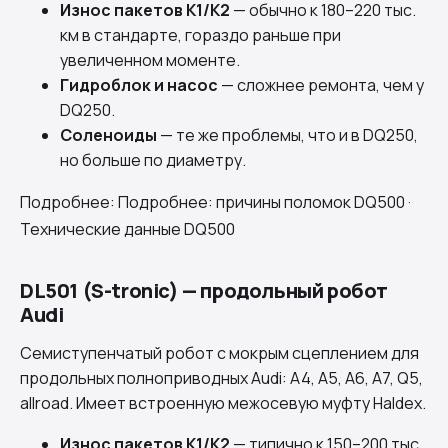
Износ пакетов K1/K2
— обычно к 180–220 тыс.
км в стандарте, гораздо раньше при
увеличенном моменте.
Гидроблок и насос
— сложнее ремонта, чем у
DQ250.
Соленоиды
— те же проблемы, что и в DQ250,
но больше по диаметру.
Подробнее:
Подробнее: причины поломок DQ500
·
Технические данные DQ500
DL501 (S-tronic) — продольный робот
Audi
Семиступенчатый робот с мокрым сцеплением для
продольных полноприводных Audi: A4, A5, A6, A7, Q5,
allroad. Имеет встроенную межосевую муфту Haldex.
Износ пакетов K1/K2
— типично к 150–200 тыс.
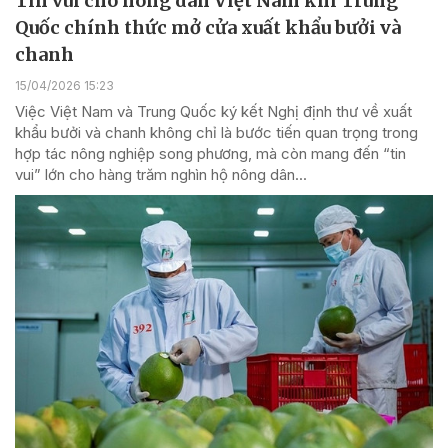
Tin vui cho nông dân Việt Nam khi Trung
Quốc chính thức mở cửa xuất khẩu bưởi và
chanh
15/04/2026 15:23
Việc Việt Nam và Trung Quốc ký kết Nghị định thư về xuất
khẩu bưởi và chanh không chỉ là bước tiến quan trọng trong
hợp tác nông nghiệp song phương, mà còn mang đến “tin
vui” lớn cho hàng trăm nghìn hộ nông dân...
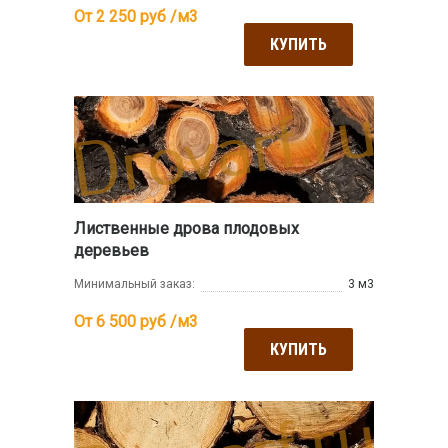
От 2 250
руб /м3
КУПИТЬ
Лиственные дрова плодовых
деревьев
Минимальный заказ:
3 м3
От 6 500
руб /м3
КУПИТЬ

====================

*PROBLEM REQUIREMENTS*: Extract every line from the records above that contains the word "Việt".

*EXERCISE RESPONSE*:
Tin vui cho nông dân Việt Nam khi Trung
Việc Việt Nam và Trung Quốc ký kết Nghị định thư về xuất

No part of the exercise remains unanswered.